There is also psychopathologic evidence of overlap in the 2 disorders. Psychosis is common in bipolar disorder, and approximately half of manic episodes are accompanied by psychotic features. In a survey of pediatric-onset bipolar disorder, the rate of psychotic symptoms varied from 16% to 87.5%, depending on the age of the subjects and nature of the population.[17] Psychotic symptoms may be mood-congruent or mood-incongruent, and congruity had no prognostic value in one study.[18] Other research, however, compared patients with mood-incongruent psychosis during a manic episode vs individuals with either mood-congruent delusions or those with no psychotic symptoms for a period of 8 months. Mood-incongruent psychotic features were associated with more persistent psychosis and poorer functioning during the 8-month follow-up period.[19] The percent of weeks with affective symptoms did not differ, however. Schneiderian first-rank symptoms have been noted in bipolar disorder and therefore are not pathognomonic of schizophrenia as had originally been posited. In hospitalized patients with bipolar disorder, 31% of males and 14% of females showed first-rank symptoms.[20]
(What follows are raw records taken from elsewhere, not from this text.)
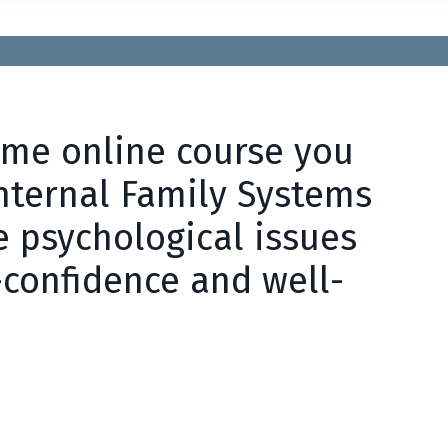
time online course you
Internal Family Systems
e psychological issues
-confidence and well-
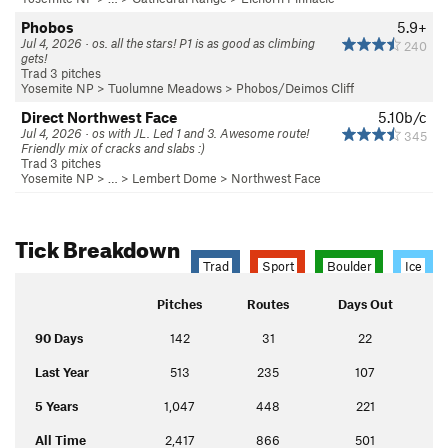
Phobos
5.9+
Jul 4, 2026 · os. all the stars! P1 is as good as climbing
240
gets!
Trad 3 pitches
Yosemite NP
>
Tuolumne Meadows
>
Phobos/Deimos Cliff
Direct Northwest Face
5.10b/c
Jul 4, 2026 · os with JL. Led 1 and 3. Awesome route!
345
Friendly mix of cracks and slabs :)
Trad 3 pitches
Yosemite NP
> … >
Lembert Dome
>
Northwest Face
Tick Breakdown
Trad
Sport
Boulder
Ice
Pitches
Routes
Days Out
90 Days
142
31
22
Last Year
513
235
107
5 Years
1,047
448
221
All Time
2,417
866
501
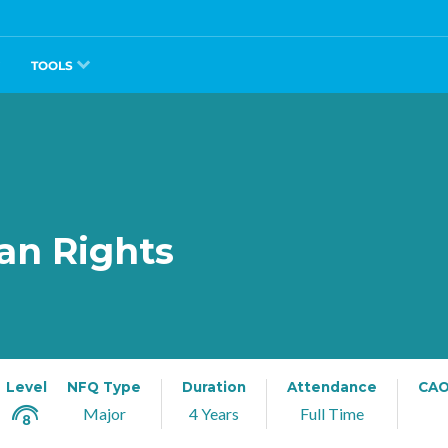
TOOLS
Psychopharmacologic Evidence

Neuroleptics have been the mainstay of treatment for schizophrenia since the introduction of chlorpromazine in the 1950s. The atypical agents are now the treatment of choice due to their generally more benign side-effect profile and lower incidence of tardive dyskinesia.[21] There is an evolving role for the use of atypical neuroleptics in the bipolar spectrum disorders as well, even in the absence of psychosis.[22,23] Several trials have indicated that the addition of atypical neuroleptics to mood stabilizing medications, such as lithium or valproate, may result in a more robust response.[24,25] The atypical agents are also useful as stand-alone agents and may be equivalent in effectiveness to classical mood stabilizers in some cases. All of the atypical agents have been approved in both disorders, except for aripiprazole in bipolar disorder. Thus, the similarity of treatment options provides further evidence of a clinical continuity in some areas. The exact mechanisms that underlie this broad therapeutic response to the atypical agents require further elucidation.
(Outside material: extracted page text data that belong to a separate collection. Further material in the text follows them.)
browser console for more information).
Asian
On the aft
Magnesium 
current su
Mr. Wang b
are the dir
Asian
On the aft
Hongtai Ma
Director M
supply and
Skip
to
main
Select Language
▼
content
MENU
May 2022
Clinical Differences in Atypical Agents

The atypical agents all share greater 5-HT(2A) receptor affinity than D(2) receptor affinity, and this is thought to differentiate them from the typical agents.[26] However, each of the atypical agents possesses a unique pharmacologic profile that results in differing therapeutic effects and side effect profiles. With the broad array of agents now available, the clinician must weigh both the therapeutic benefits and negative effects of interventions.[27]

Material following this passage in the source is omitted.